Pesticide exposure linked to brain gene changes in Parkinson’s
Rat study shows exposure triggered activation changes in two brain regions

Researchers have uncovered how exposure to a common environmental pesticide may disrupt brain function in ways that contribute to Parkinson’s disease.
Exposing rats to rotenone, a pesticide mostly banned in the U.S. and Canada, but still used in lake management, triggered changes in the activation of certain genes in two key brain regions — the substantia nigra, where changes were linked to immune activation, and the motor cortex, where it caused a disruption in how nerve cells communicate.
“Through this work, we have advanced vital understanding of how pesticide exposure might lead someone to develop Parkinson’s and the mechanisms involved,” Sarah Marzi, PhD, group leader at the UK Dementia Research Institute at King’s College London and co-senior author of the study, said in a news story from the institute.
The study, “Unique nigral and cortical pathways implicated by epigenomic and transcriptional analyses in rotenone Parkinson’s model,” was published in npj Parkinson’s Disease. It was led by Marzi in collaboration with researchers at Imperial College London and the University of Pittsburgh.
Parkinson’s is marked by the gradual loss of certain brain cells in the substantia nigra, a region involved in controlling movement. While this area is a well-known site of damage, other parts of the brain, like the motor cortex — which helps plan and coordinate movement — are also affected, especially as the disease progresses.
While the exact causes of Parkinson’s are still unclear, a combination of genetic and environmental factors is thought to play a role in its development and progression. Among environmental contributors, pesticide exposure has been increasingly recognized as a potential risk factor. The molecular mechanisms by which these agents drive the disease remain poorly understood, however.
“We have known for some time that pesticide exposure increases risk of Parkinson’s,” said Emily Rocha, MD, PhD, assistant professor of neurology at the University of Pittsburgh and co-senior author of the study. “Understanding more about the underlying mechanisms through which pesticide exposure impacts disease development will help us to better understand Parkinson’s overall.”
Gene changes with pesticide exposure
Here, researchers examined how genes are regulated following pesticide exposure in certain brain regions affected by Parkinson’s. They exposed rats to rotenone, a pesticide widely used in research to induce Parkinson’s-like symptoms because it disrupts the function of nerve cells’ mitochondria, which are referred to as cells’ powerhouses or energy generators. Once used in agriculture, rotenone has been banned in the U.K. and European Union and is largely banned in the U.S. and Canada due to health and environmental concerns. It’s still occasionally used to manage invasive fish populations in lakes and rivers, however.
The rats received daily injections into their abdominal cavity over three weeks. A separate group of control animals received a neutral solution. After confirming the disease had been induced, brain tissue from both regions was analyzed.
The researchers examined which genes were turned on or off, called gene expression, and how those genes were controlled through chemical modifications to DNA-associated proteins. One such modification, called histone acetylation, makes genes more accessible and easier to activate, without altering the genetic code itself.

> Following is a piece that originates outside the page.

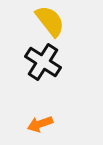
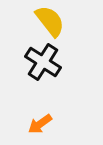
orange arrow: rotated 15 degrees counterclockwise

Exposure to rotenone exposure led to widespread changes in both gene activity and regulation in the substantia nigra and motor cortex, but the nature of these changes differed between the two.
Immune and inflammatory responses, synaptic dysfunction
In the substantia nigra, rotenone exposure led to the activation of immune and inflammatory responses, particularly through increased expression of genes encoding components of the complement system — a key part of the body’s first line of defense that helps tag and clear damaged cells. Genes like C1QA, C1QB, and C1QC  were not only switched on, but also marked by increased histone acetylation. This pattern suggests “an enhanced inflammatory response in this region,” the researchers wrote.

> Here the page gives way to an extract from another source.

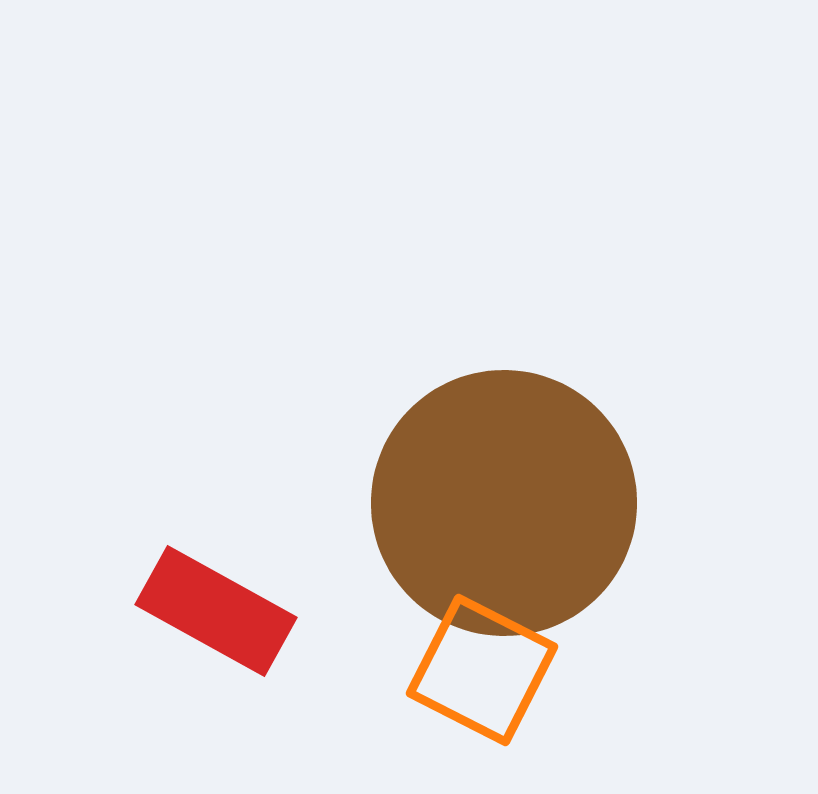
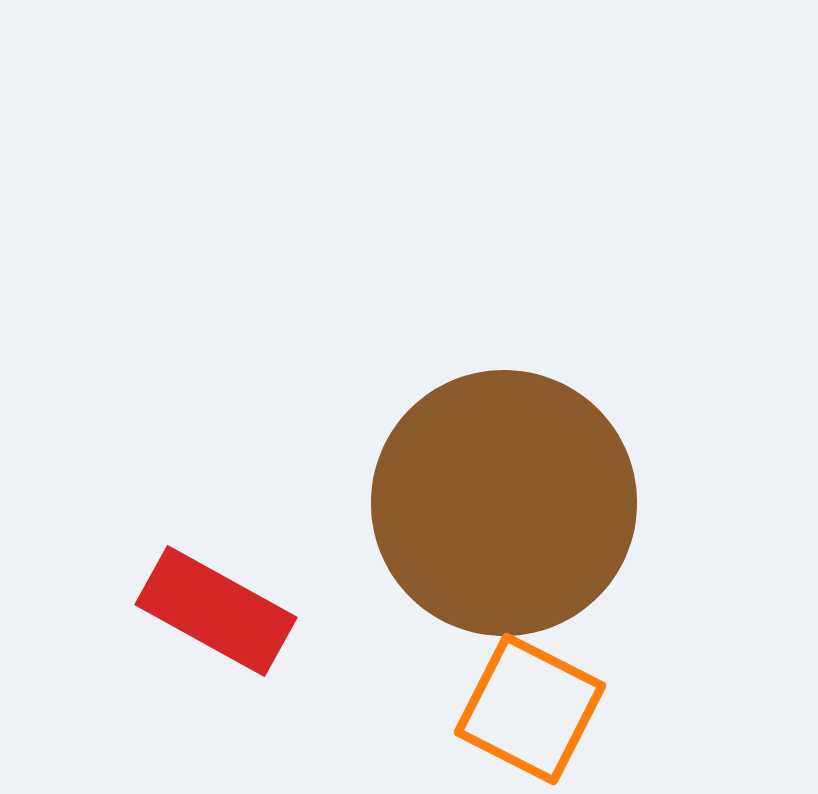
orange square: moved 48 px right, 39 px down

These molecular findings were supported by increased activation of microglia, the brain’s resident immune cells, in the substantia nigra of rats treated with rotenone compared with controls.

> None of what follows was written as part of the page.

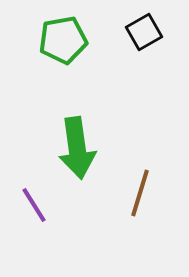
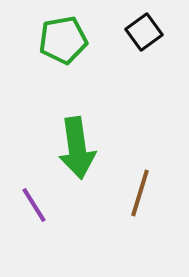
black square: rotated 6 degrees counterclockwise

The main alterations seen in the motor cortex involved the function of synapses, the points where brain cells connect and communicate. Specifically, regions near genes involved in synapse organization and signaling, such as HOMER1, GRIN2B, and SHANK1, showed increased histone acetylation. The genes’ altered regulation may contribute to the synaptic dysfunction seen in this brain region as the disease progresses.
Both brain regions showed signs of oxidative stress — a type of cellular stress caused by the buildup of harmful molecules — and dysfunction in mitochondria. However, changes in genes involved in these pathways were more pronounced in the substantia nigra, showing it to be a more vulnerable region in Parkinson’s disease, according to researchers.
“What we have found is that responses to this environmental pesticide exposure were strikingly different in the two different brain regions we looked at,” Marzi said. “Our study provides compelling evidence that rotenone causes changes in gene expression, related to the immune system in the substantia nigra, and synapse dysfunction in the motor cortex.”
“With deeper insight into the role of gene regulation in [Parkinson’s] disease progression, we hope to be able to harness the therapeutic potential of some of these pathways,” Rocha said.